Plants exhibit all the characteristics of intelligence, except they do it without a centralized brain and in slow motion. Decentralized minds and slow minds are actually quite common in nature and occur at many levels throughout the six kingdoms of life. A slime-mold colony can solve the shortest distance to food in a maze, much like a rat. The animal immune system, whose primary purpose is to distinguish between self and nonself, retains a memory of outside antigens it has encountered in the past. It learns in a Darwinian process and in a sense also anticipates future variations of antigens. And throughout the animal kingdom collective intelligence is expressed in hundreds of ways, including the famous hive minds of social insects.
The manipulation, storage, and processing of information is a central theme of life. Learning erupts over and over again in the history of evolution, as if it were a force waiting to be released. A charismatic version of intelligence—the kind of anthropomorphic smartness we associate with apes—evolved not just in primates but in at least two other unrelated taxa: whales and birds.
Stories of dolphin intelligence are famous. Dolphins and whales not only demonstrate intelligence, but they also occasionally give hints that they share a style of intelligence with us, the hairless apes. For instance, captive dolphins have been known to train other dolphins new to the pool. Yet the most recent common ancestor for apes, whales, and dolphins was 250 million years ago. In between apes and dolphins are many families of animals without this variety of thought. We can only surmise that this style of intelligence evolved independently.
The same can be said for birds. Measured by their intelligence, crows, ravens, and parrots are the “primates” of birds. Their forebrains are as relatively large as those of nonhuman apes, and the ratio of their brain weight to body weight is in the same line as apes. Like primates, crows live long and in complex social groups.

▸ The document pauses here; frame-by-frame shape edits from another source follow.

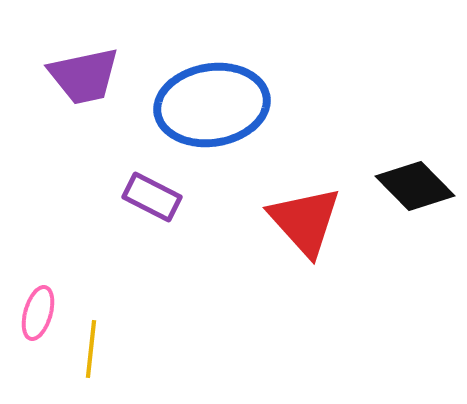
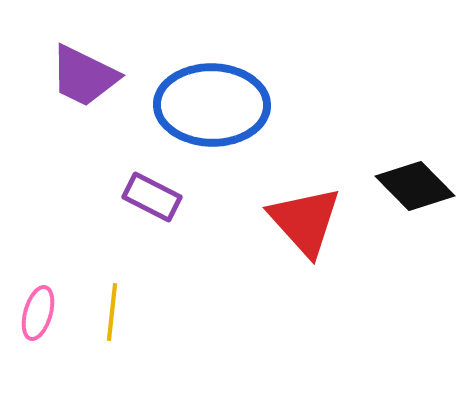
purple trapezoid: rotated 38 degrees clockwise
blue ellipse: rotated 10 degrees clockwise
yellow line: moved 21 px right, 37 px up
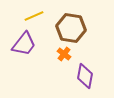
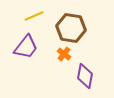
purple trapezoid: moved 2 px right, 3 px down
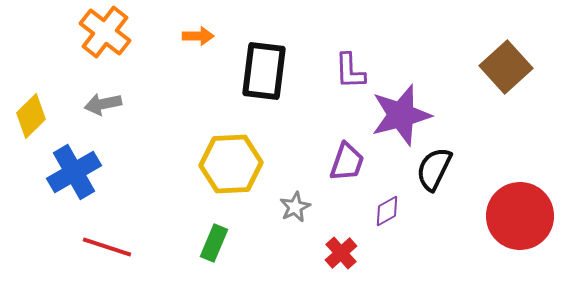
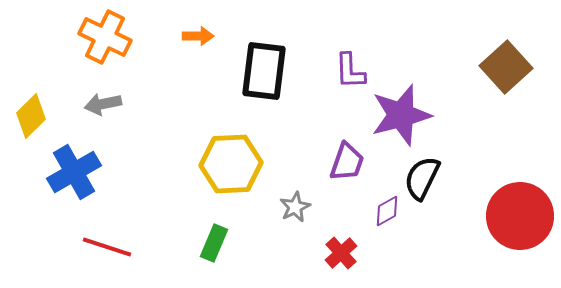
orange cross: moved 5 px down; rotated 12 degrees counterclockwise
black semicircle: moved 12 px left, 9 px down
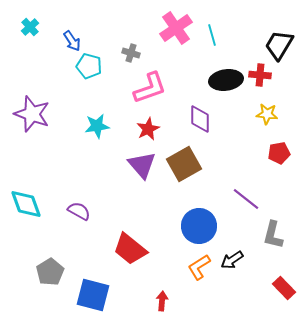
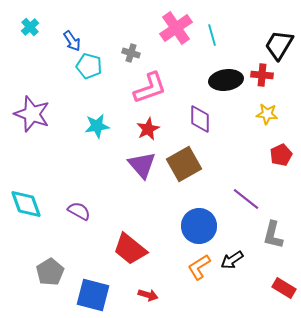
red cross: moved 2 px right
red pentagon: moved 2 px right, 2 px down; rotated 15 degrees counterclockwise
red rectangle: rotated 15 degrees counterclockwise
red arrow: moved 14 px left, 6 px up; rotated 102 degrees clockwise
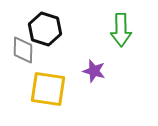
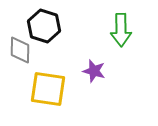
black hexagon: moved 1 px left, 3 px up
gray diamond: moved 3 px left
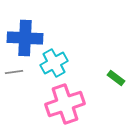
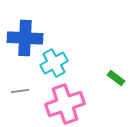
gray line: moved 6 px right, 19 px down
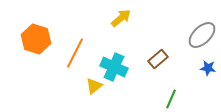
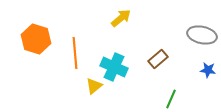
gray ellipse: rotated 56 degrees clockwise
orange line: rotated 32 degrees counterclockwise
blue star: moved 2 px down
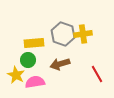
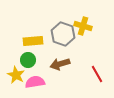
yellow cross: moved 8 px up; rotated 24 degrees clockwise
yellow rectangle: moved 1 px left, 2 px up
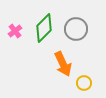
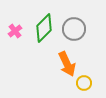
gray circle: moved 2 px left
orange arrow: moved 4 px right
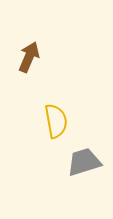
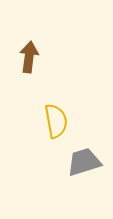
brown arrow: rotated 16 degrees counterclockwise
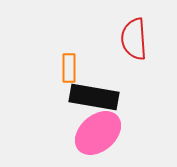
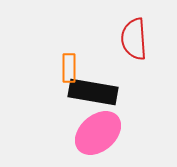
black rectangle: moved 1 px left, 5 px up
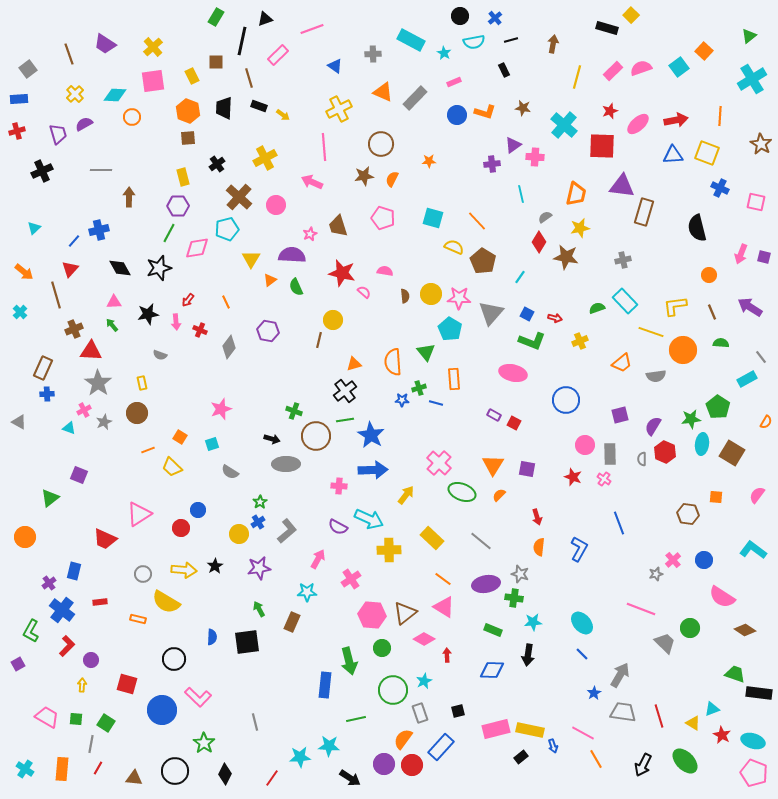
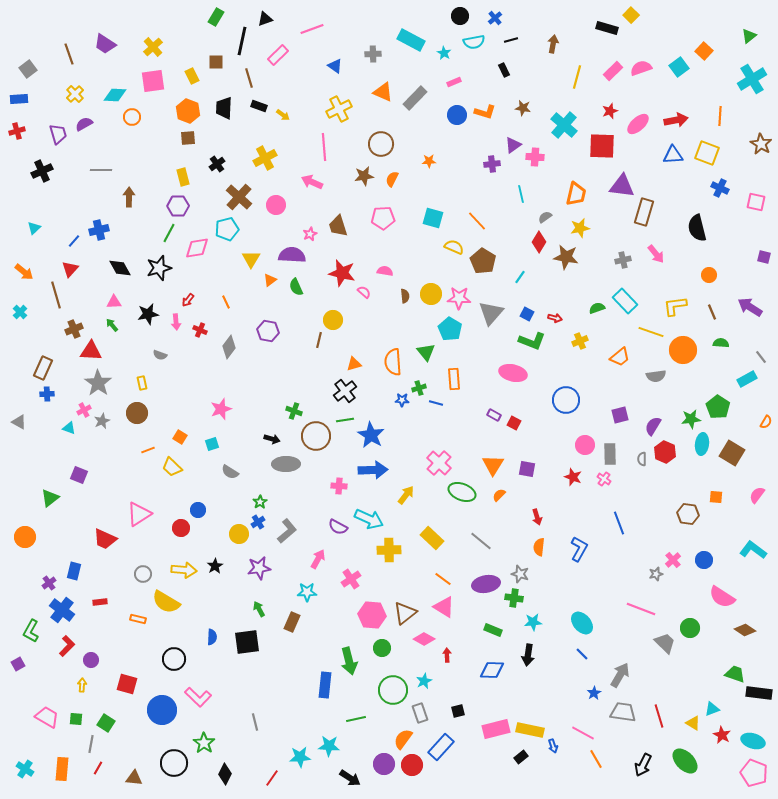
pink pentagon at (383, 218): rotated 20 degrees counterclockwise
pink arrow at (741, 254): moved 85 px left; rotated 60 degrees counterclockwise
orange trapezoid at (622, 363): moved 2 px left, 6 px up
gray star at (104, 422): moved 2 px left, 1 px up
black circle at (175, 771): moved 1 px left, 8 px up
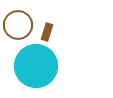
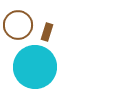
cyan circle: moved 1 px left, 1 px down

New Caledonian crows, like chimpanzees, craft tiny spears to fish for grubs in crevices. Sometimes they save the manufactured spears and carry them around. In experiments with scrub jays, researchers discovered that that jays would re-hide their food later if another bird was watching them when they first hid it, but only if the jays had been robbed before. Naturalist David Quammen suggests that crow and raven behavior is so clever and peculiar that they should be evaluated “not by an ornithologist but by a psychiatrist.”
Thus, charismatic intelligence evolved independently three times: in birds on wing, in mammals that returned to the sea, and in primates.